Transcribed page contents:
——

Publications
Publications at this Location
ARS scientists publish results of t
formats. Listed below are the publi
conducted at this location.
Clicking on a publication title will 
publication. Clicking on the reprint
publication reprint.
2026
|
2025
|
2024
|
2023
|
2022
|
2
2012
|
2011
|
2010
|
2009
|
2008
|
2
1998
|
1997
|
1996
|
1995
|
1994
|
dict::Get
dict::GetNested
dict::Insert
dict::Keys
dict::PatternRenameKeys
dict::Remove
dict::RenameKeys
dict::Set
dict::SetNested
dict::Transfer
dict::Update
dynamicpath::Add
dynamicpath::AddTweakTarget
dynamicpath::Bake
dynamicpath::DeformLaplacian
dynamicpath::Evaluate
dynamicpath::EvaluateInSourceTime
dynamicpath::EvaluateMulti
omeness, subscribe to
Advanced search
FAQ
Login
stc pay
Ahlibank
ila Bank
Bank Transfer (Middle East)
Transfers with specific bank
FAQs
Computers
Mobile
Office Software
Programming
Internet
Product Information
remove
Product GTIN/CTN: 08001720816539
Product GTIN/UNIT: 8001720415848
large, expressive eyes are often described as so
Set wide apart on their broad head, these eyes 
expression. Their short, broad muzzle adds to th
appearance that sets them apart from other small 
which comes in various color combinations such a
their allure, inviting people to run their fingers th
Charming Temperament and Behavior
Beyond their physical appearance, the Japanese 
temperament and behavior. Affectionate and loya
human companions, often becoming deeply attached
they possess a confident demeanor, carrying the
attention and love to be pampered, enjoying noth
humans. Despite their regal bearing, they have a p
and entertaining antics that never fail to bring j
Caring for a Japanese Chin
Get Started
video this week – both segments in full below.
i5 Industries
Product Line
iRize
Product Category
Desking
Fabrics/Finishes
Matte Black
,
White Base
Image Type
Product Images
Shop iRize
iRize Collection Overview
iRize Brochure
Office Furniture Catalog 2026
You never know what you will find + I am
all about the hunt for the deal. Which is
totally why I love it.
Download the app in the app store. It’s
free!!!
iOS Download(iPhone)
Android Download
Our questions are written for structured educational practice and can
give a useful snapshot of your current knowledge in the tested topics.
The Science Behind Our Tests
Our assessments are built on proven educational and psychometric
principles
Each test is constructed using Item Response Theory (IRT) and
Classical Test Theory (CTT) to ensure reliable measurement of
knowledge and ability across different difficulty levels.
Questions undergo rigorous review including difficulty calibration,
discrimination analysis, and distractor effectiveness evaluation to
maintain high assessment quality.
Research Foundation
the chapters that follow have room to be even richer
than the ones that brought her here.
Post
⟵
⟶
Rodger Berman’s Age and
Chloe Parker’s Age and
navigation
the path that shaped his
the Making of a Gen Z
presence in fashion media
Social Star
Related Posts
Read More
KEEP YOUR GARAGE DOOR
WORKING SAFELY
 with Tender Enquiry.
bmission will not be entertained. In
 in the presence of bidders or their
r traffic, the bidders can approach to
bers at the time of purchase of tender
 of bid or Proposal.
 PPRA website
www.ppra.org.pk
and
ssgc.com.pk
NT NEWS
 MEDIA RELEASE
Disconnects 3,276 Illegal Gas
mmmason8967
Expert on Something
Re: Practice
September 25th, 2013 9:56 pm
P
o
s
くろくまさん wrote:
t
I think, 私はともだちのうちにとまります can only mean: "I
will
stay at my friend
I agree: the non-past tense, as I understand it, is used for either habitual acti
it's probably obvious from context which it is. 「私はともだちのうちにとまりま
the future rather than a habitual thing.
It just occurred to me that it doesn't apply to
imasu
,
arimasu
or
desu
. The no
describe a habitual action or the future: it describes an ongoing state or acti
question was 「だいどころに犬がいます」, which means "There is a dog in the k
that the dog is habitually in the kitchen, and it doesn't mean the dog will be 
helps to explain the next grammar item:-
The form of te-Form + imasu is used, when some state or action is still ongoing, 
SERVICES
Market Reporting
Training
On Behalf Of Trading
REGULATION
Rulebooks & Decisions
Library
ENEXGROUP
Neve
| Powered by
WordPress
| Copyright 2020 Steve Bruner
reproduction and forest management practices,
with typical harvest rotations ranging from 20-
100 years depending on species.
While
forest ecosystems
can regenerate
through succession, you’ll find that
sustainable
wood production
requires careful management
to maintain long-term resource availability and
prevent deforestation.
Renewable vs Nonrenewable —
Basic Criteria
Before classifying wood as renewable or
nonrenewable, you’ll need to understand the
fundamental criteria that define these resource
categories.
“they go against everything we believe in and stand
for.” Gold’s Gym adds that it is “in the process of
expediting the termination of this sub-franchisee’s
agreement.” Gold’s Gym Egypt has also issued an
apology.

——

> [DIRECTIONS]:
Taking the lines above, repeat exactly those from the line that contains "dict::GetNested" through the line that contains "they possess a", and both of those lines as well. Include nothing else.

> [EXPECTED OUTPUT]:
dict::GetNested
dict::Insert
dict::Keys
dict::PatternRenameKeys
dict::Remove
dict::RenameKeys
dict::Set
dict::SetNested
dict::Transfer
dict::Update
dynamicpath::Add
dynamicpath::AddTweakTarget
dynamicpath::Bake
dynamicpath::DeformLaplacian
dynamicpath::Evaluate
dynamicpath::EvaluateInSourceTime
dynamicpath::EvaluateMulti
omeness, subscribe to
Advanced search
FAQ
Login
stc pay
Ahlibank
ila Bank
Bank Transfer (Middle East)
Transfers with specific bank
FAQs
Computers
Mobile
Office Software
Programming
Internet
Product Information
remove
Product GTIN/CTN: 08001720816539
Product GTIN/UNIT: 8001720415848
large, expressive eyes are often described as so
Set wide apart on their broad head, these eyes 
expression. Their short, broad muzzle adds to th
appearance that sets them apart from other small 
which comes in various color combinations such a
their allure, inviting people to run their fingers th
Charming Temperament and Behavior
Beyond their physical appearance, the Japanese 
temperament and behavior. Affectionate and loya
human companions, often becoming deeply attached
they possess a confident demeanor, carrying the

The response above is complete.